- Born: Toronto, Ontario, Canada
- Origin: Toronto, Ontario, Canada
- Genres: Jazz, funk, R&B, pop
- Occupations: Composer, producer, keyboardist, musical director, arranger
- Instruments: Piano, synthesizer, keyboard

= Lou Pomanti =

Canadian musician

Lou Pomanti is a Canadian composer, producer, keyboardist, musical director, and award-winning arranger, known for his work in jazz, pop, television and film, and for serving as musical director for major Canadian awards shows.

==Early life==
Pomanti was born in Toronto and raised in the Weston neighborhood of Toronto. He began studying piano as a youth, completed studies at The Royal Conservatory of Music, and later attended Humber College’s jazz program.

==Career==
In 1980 Pomanti joined David Clayton-Thomas on tour with Blood, Sweat & Tears and later produced Clayton-Thomas’s album "Soul Ballads". By the mid-1980s he was regularly engaged as a pianist, keyboardist, and arranger, contributing to recordings and performances by artists such as Anne Murray, Gordon Lightfoot, Triumph, Jeff Healey, Kim Mitchell and Marc Jordan.

Beginning in the 1990s Pomanti expanded into composing and arranging for television and film; his credits include work for CBC, CTV, Global and other networks, and he has served repeatedly as musical director for the Gemini Awards (now part of the Canadian Screen Awards), the Genie Awards, the Juno Awards and the Canadian Songwriters Hall of Fame ceremonies.

Pomanti arranged strings and horns on several Michael Bublé recordings (including work credited on Crazy Love) and has provided orchestral arrangements and production on many commercial recordings.

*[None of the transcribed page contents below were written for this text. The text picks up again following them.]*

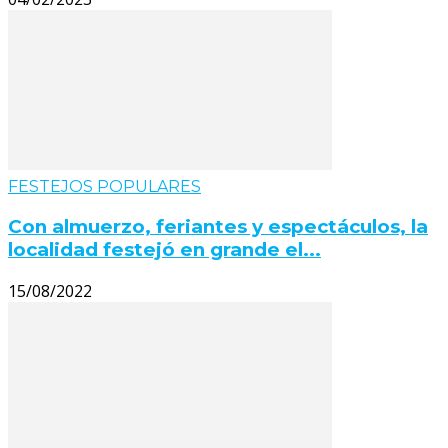
FESTEJOS POPULARES
Con almuerzo, feriantes y espectáculos, la
localidad festejó en grande el...
15/08/2022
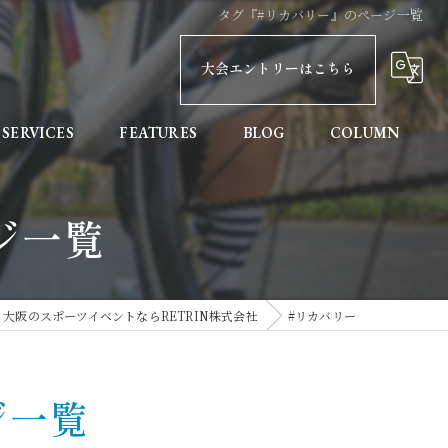
タグ『#リカバリー』のページ一覧
大会エントリーはこちら
SERVICES
FEATURES
BLOG
COLUMN
親子
ジ一覧
健康
初めての方へ
大阪のスポーツイベントならRETRIN株式会社
#リカバリー
協賛
記録計測
ジ一覧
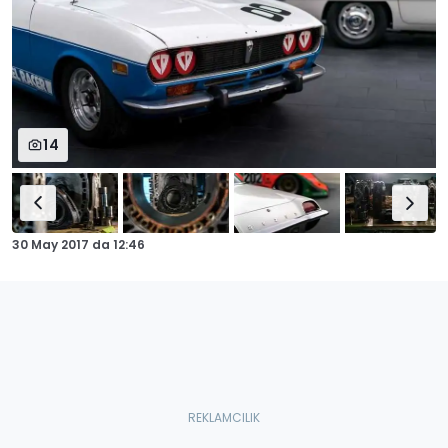
14
30 May 2017
da
12:46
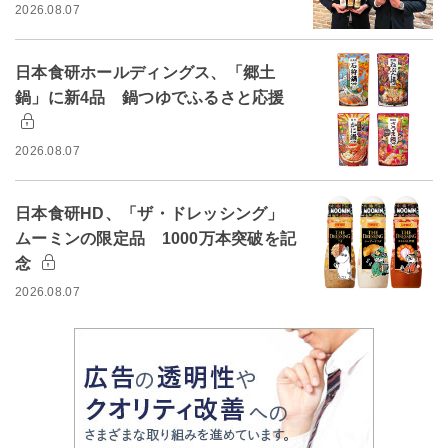
2026.08.07
日本食研ホールディングス、「郷土
鍋」に新4品 鍋つゆでふるさと応援
2026.08.07
日本食研HD、「ザ・ドレッシング」
ムーミンの限定品 1000万本突破を記
念
2026.08.07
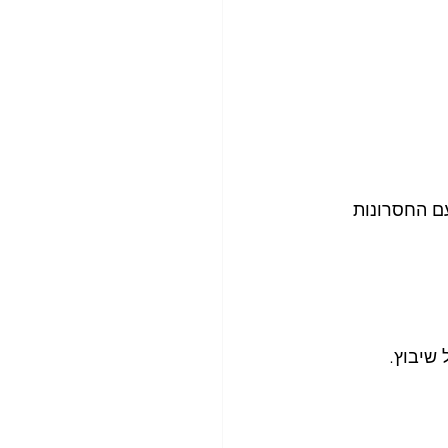
ם החסרונות 
 שיבוץ.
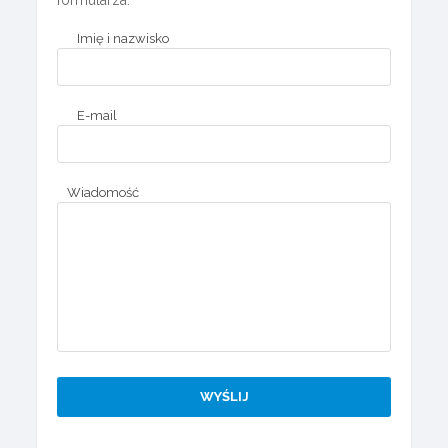
formularza:
Imię i nazwisko
E-mail
Wiadomość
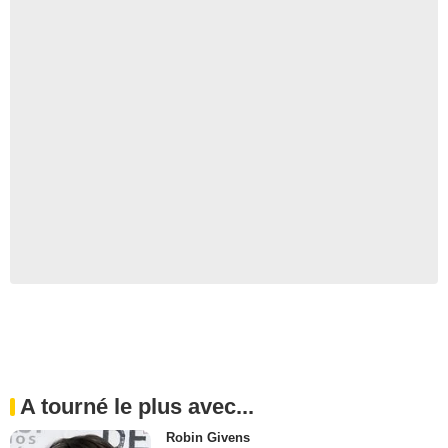
A tourné le plus avec...
Robin Givens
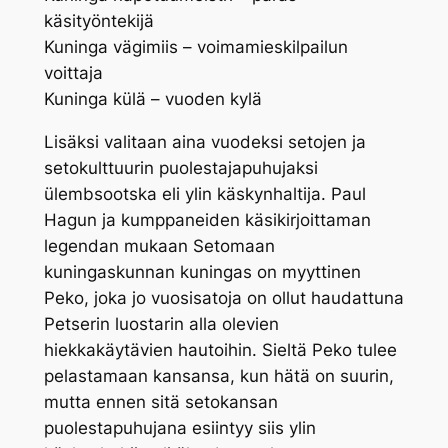
käsityöntekijä
Kuninga vägimiis – voimamieskilpailun
voittaja
Kuninga külä – vuoden kylä
Lisäksi valitaan aina vuodeksi setojen ja
setokulttuurin puolestajapuhujaksi
ülembsootska eli ylin käskynhaltija. Paul
Hagun ja kumppaneiden käsikirjoittaman
legendan mukaan Setomaan
kuningaskunnan kuningas on myyttinen
Peko, joka jo vuosisatoja on ollut haudattuna
Petserin luostarin alla olevien
hiekkakäytävien hautoihin. Sieltä Peko tulee
pelastamaan kansansa, kun hätä on suurin,
mutta ennen sitä setokansan
puolestapuhujana esiintyy siis ylin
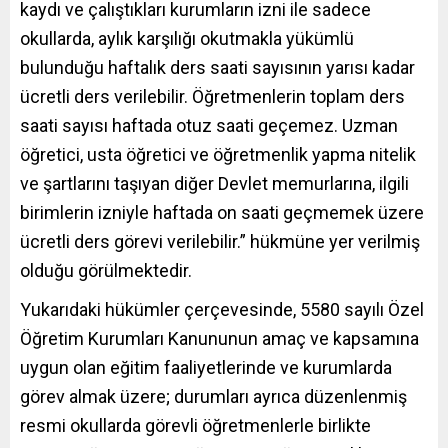
kaydı ve çalıştıkları kurumların izni ile sadece
okullarda, aylık karşılığı okutmakla yükümlü
bulunduğu haftalık ders saati sayısının yarısı kadar
ücretli ders verilebilir. Öğretmenlerin toplam ders
saati sayısı haftada otuz saati geçemez. Uzman
öğretici, usta öğretici ve öğretmenlik yapma nitelik
ve şartlarını taşıyan diğer Devlet memurlarına, ilgili
birimlerin izniyle haftada on saati geçmemek üzere
ücretli ders görevi verilebilir.” hükmüne yer verilmiş
olduğu görülmektedir.
Yukarıdaki hükümler çerçevesinde, 5580 sayılı Özel
Öğretim Kurumları Kanununun amaç ve kapsamına
uygun olan eğitim faaliyetlerinde ve kurumlarda
görev almak üzere; durumları ayrıca düzenlenmiş
resmi okullarda görevli öğretmenlerle birlikte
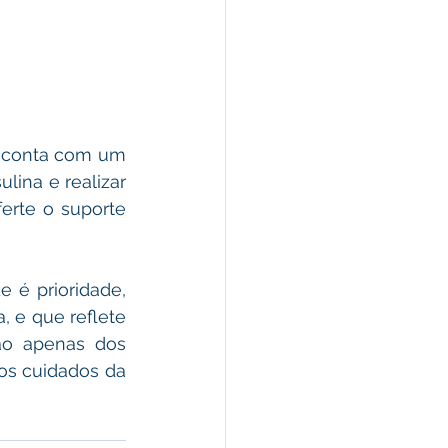
 conta com um 
ina e realizar 
rte o suporte 
 é prioridade, 
e que reflete 
o apenas dos 
s cuidados da 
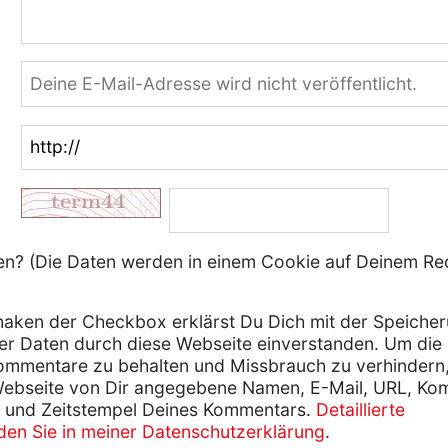
? (Die Daten werden in einem Cookie auf Deinem Re
aken der Checkbox erklärst Du Dich mit der Speiche
er Daten durch diese Webseite einverstanden. Um die
ommentare zu behalten und Missbrauch zu verhindern
Webseite von Dir angegebene Namen, E-Mail, URL, Ko
 und Zeitstempel Deines Kommentars.
Detaillierte
nden Sie in meiner Datenschutzerklärung
.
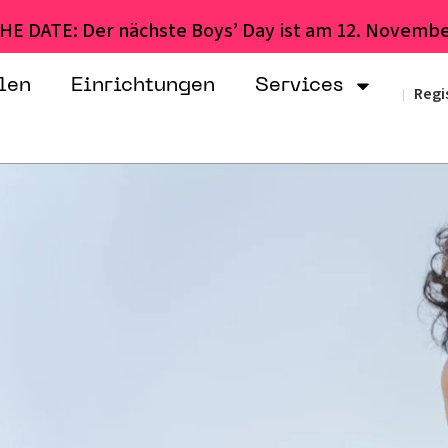
HE DATE: Der nächste Boys’ Day ist am 12. Novembe
len
Einrichtungen
Services
Regi
|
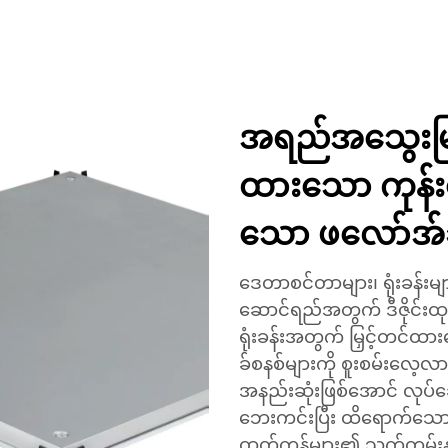
အရည်အသွေးမြင့်
ထားသော ကုန်းမြေ
သော ဖလော်အ်ခ
ဒေတာစင်တာများ၊ ရုံးခန်းများ
ဆောင်ရည်အတွက် ဒီဇိုင်း
ရုံးခန်းအတွက် မြှင့်တင်ထား
ခ်စနစ်များကို စူးစမ်းလေ့လာပ
အနည်းဆုံးဖြစ်အောင် လုပ်ဆေ
ဘေးကင်းပြီး ထိရောက်သော 
ထုတ်ကုန်များ၏ သက်တမ်းနှင့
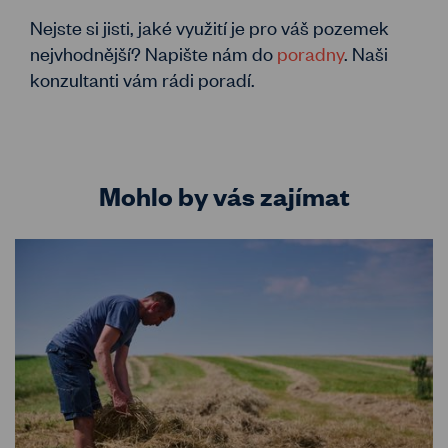
Nejste si jisti, jaké využití je pro váš pozemek
nejvhodnější? Napište nám do
poradny
. Naši
konzultanti vám rádi poradí.
Mohlo by vás zajímat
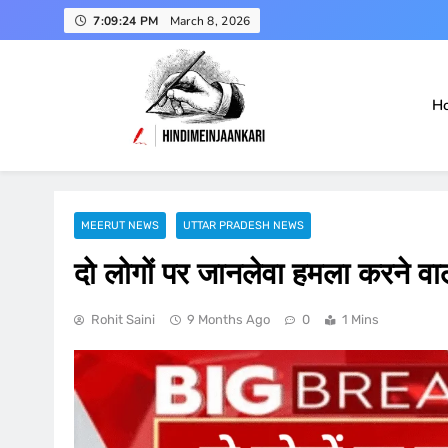
Skip
7:09:25 PM
March 8, 2026
to
content
H
हिंदी में जानकारी
Hindimeinjaankari
MEERUT NEWS
UTTAR PRADESH NEWS
दो लोगों पर जानलेवा हमला करने व
Rohit Saini
9 Months Ago
0
1 Mins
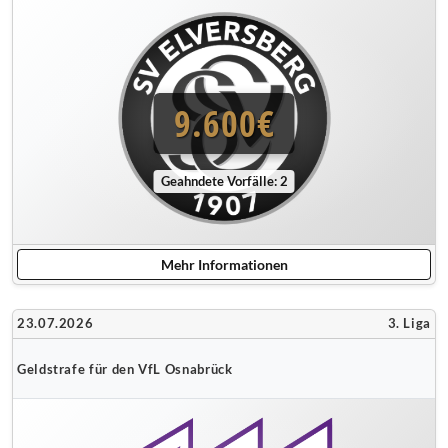
9.600€
Geahndete Vorfälle: 2
Mehr Informationen
23.07.2026
3. Liga
Geldstrafe für den VfL Osnabrück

Pomanti leads the Toronto-based horn ensemble Oakland Stroke and continues to perform, arrange and produce; he also released the collaborative album Lou Pomanti & Friends (2022).

==Awards and honors==
- 2007 Gemini Award (arranging/conducting) — Pomanti received a Gemini Award for his arrangement and conducting of Joni Mitchell’s "Both Sides Now" during her Canadian Songwriters Hall of Fame induction.
- 2007 Gemini Award nomination (Best Performance or Host in a Variety Program or Series) - with Michael Bublé for the song "How About You?" for the series "Words to Music: The Songwriters Hall of Fame"
- Multiple Gemini nominations and additional honors for his television and live-event work.
- In 2009, the City of Toronto approved naming a new street Lou Pomanti Street to honor his contributions to music. The street was subsequently listed in the official 2012 Toronto street index.
- He was the recipient of the 2023 Lifetime Achievement Award given by the Toronto Musicians Association.

==Discography==
===Albums===
- Welcome to the Boogaloo Lounge (2011).
- Lou Pomanti & Friends (2022). Vesuvius Music.
- Butterfly (2024) — collaboration with Robyn Black.

===Selected contributions===
- Orchestration/arrangements on Michael Bublé's Crazy Love (selected tracks).
- Producer/arranger for David Clayton-Thomas (Soul Ballads).